Wednesday, April 25, 2012

IF "THE RAVEN" HAS YOU CROWING FOR MORE POE, LOOK NO FURTHER

THE RAVEN, starring Chicago’s very own John Cusack as Edgar Allan Poe, opens this weekend, and I'm hoping for the best. And if you too are looking forward to seeing Poe on the big screen, might I refer you to some previous fare that may whet your appetite, or perhaps satiate your desire for the cold and vengeful dishes of Poe’s prose?
Original caricature by Jeff York of Vincent Price in "The Masque of the Red Death"
HOUSE OF USHER (1960)
During the 60’s, Roger Corman brought a number of works by Poe to the big screen, with mixed results. Some were sublime, and some were utterly ridiculous. Corman started off the decade with a faithful adaptation of the disturbing tale of the twisted bond between the wealthy Roderick Usher and his sister Madeline. Roderick is a hypochondriac, expecting to be engulfed by disease, and Vincent Prince plays him with a jittery mix of sensitivity and ruthlessness. The story takes place in a doomed mansion, a brilliant metaphor for the equally crumbling interior of his main characters, and the art direction is quite something here. It helps make this moody character study truly disturbing putting the Gothic in gothic horror with every velvet curtain and sinister hallway.

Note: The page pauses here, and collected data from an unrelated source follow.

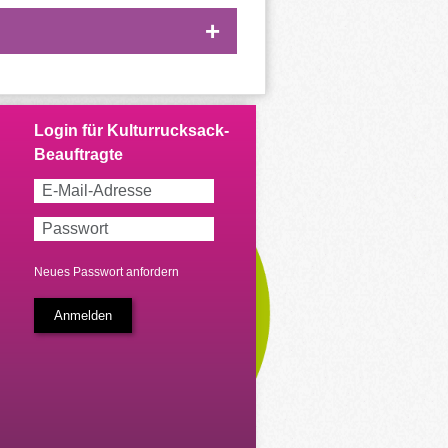
Neues Passwort anfordern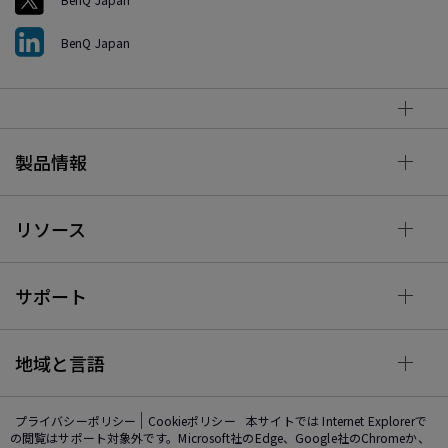
BenQ Japan
製品情報
リソース
サポート
地域と言語
プライバシーポリシー
Cookieポリシー
本サイトでは Internet Explorerで
の閲覧はサポート対象外です。Microsoft社のEdge、Google社のChromeか、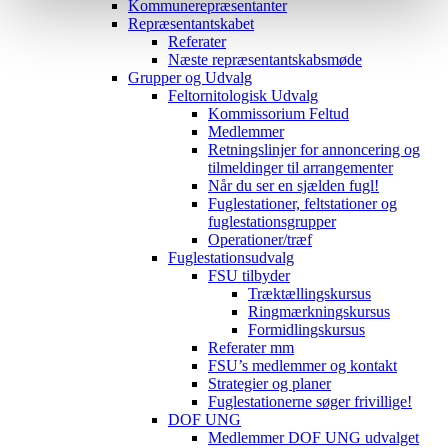
Kommunerepræsentanter
Repræsentantskabet
Referater
Næste repræsentantskabsmøde
Grupper og Udvalg
Feltornitologisk Udvalg
Kommissorium Feltud
Medlemmer
Retningslinjer for annoncering og
tilmeldinger til arrangementer
Når du ser en sjælden fugl!
Fuglestationer, feltstationer og
fuglestationsgrupper
Operationer/træf
Fuglestationsudvalg
FSU tilbyder
Træktællingskursus
Ringmærkningskursus
Formidlingskursus
Referater mm
FSU’s medlemmer og kontakt
Strategier og planer
Fuglestationerne søger frivillige!
DOF UNG
Medlemmer DOF UNG udvalget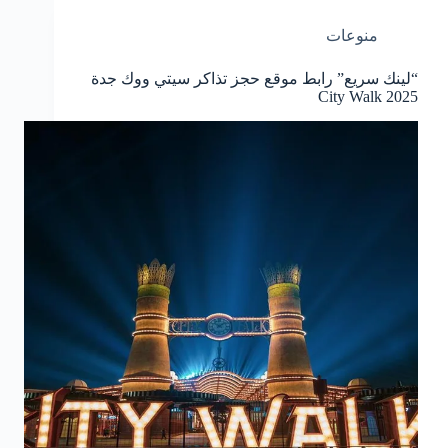
منوعات
“لينك سريع” رابط موقع حجز تذاكر سيتي ووك جدة
2025 City Walk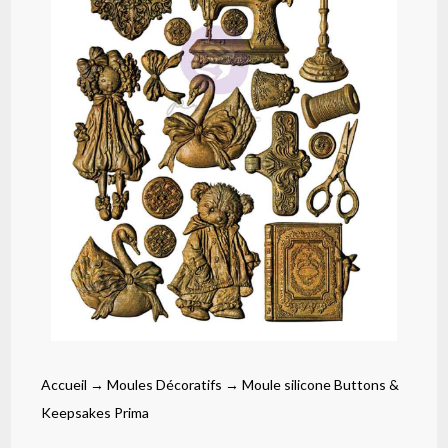
Accueil
→
Moules Décoratifs
→ Moule silicone Buttons &
Keepsakes Prima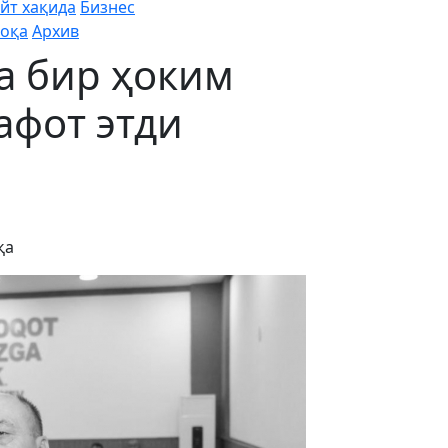
йт хақида
Бизнес
оқа
Архив
а бир ҳоким
афот этди
қа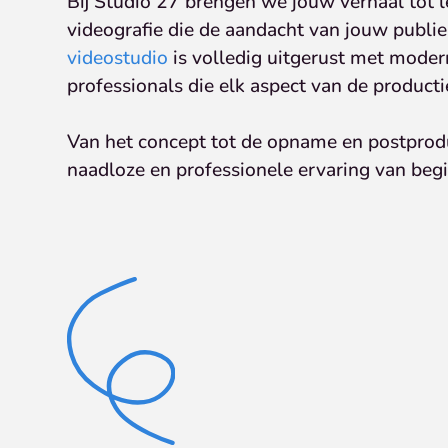
Bij Studio 27 brengen we jouw verhaal tot 
videografie die de aandacht van jouw publi
videostudio
is volledig uitgerust met moder
professionals die elk aspect van de producti
Van het concept tot de opname en postprod
naadloze en professionele ervaring van begi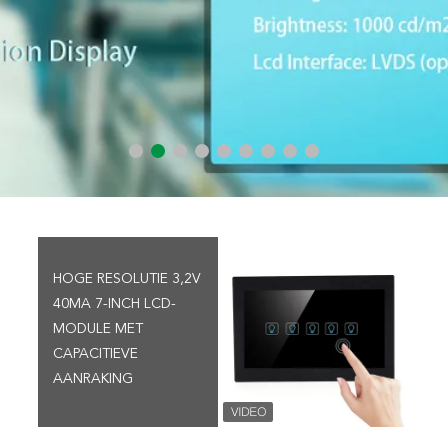
HOGE RESOLUTIE 3,2V
40MA 7-INCH LCD-
MODULE MET
CAPACITIEVE
AANRAKING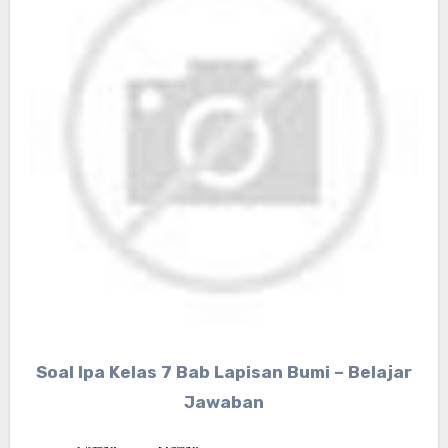
Soal Ipa Kelas 7 Bab Lapisan Bumi – Belajar
Jawaban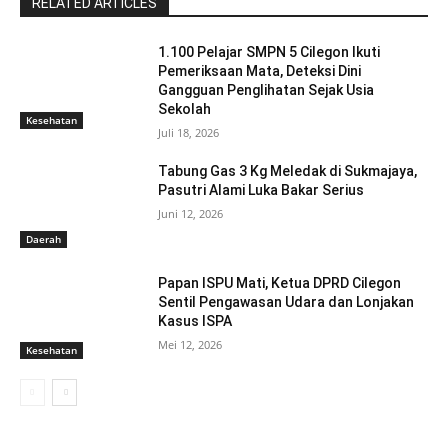
RELATED ARTICLES
1.100 Pelajar SMPN 5 Cilegon Ikuti
Pemeriksaan Mata, Deteksi Dini
Gangguan Penglihatan Sejak Usia
Sekolah
Kesehatan
Juli 18, 2026
Tabung Gas 3 Kg Meledak di Sukmajaya,
Pasutri Alami Luka Bakar Serius
Juni 12, 2026
Daerah
Papan ISPU Mati, Ketua DPRD Cilegon
Sentil Pengawasan Udara dan Lonjakan
Kasus ISPA
Mei 12, 2026
Kesehatan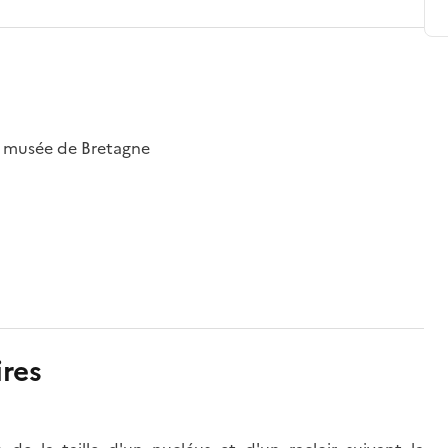
; musée de Bretagne
res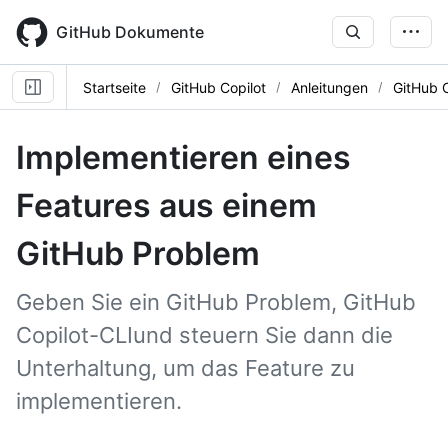
Skip
to
GitHub Dokumente
main
content
Startseite
GitHub Copilot
Anleitungen
GitHub 
Implementieren eines
Features aus einem
GitHub Problem
Geben Sie ein GitHub Problem, GitHub
Copilot-CLIund steuern Sie dann die
Unterhaltung, um das Feature zu
implementieren.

THE PIT AND THE PENDULUM (1961)
With the success of ‘Usher’, Corman next brought Poe’s most horrifying tale to the screen, although it never came close to matching the author’s original potent prose. The story of a prisoner fighting the Spanish Inquisition in a torture chamber never seems more than utter cheese as John Kerr’s tepid performance doesn’t help matters at all. A dragging pace and some fleeting hamminess by returning star Price do not help either. The Pendulum does have its scary moments however, mostly due to the fact that Corman took out every other frame of it in post to add to its appearance of being swift and brutal. Unfortunately the rest of this mish-mash doesn’t cut nearly close enough to the bone.

THE RAVEN (1963)
An utter embarrassment. Price returns yet again, this time to compete in the contest for most-over-the-top performance against tired and bloated veteran performers Boris Karloff and Peter Lorre. Corman reduced these three great horror legends to Virginia hams, allowing them to vamp their way through this shameful adaptation of Poe’s most famous and haunting poem. Price always said he regretted this one, as well he should have.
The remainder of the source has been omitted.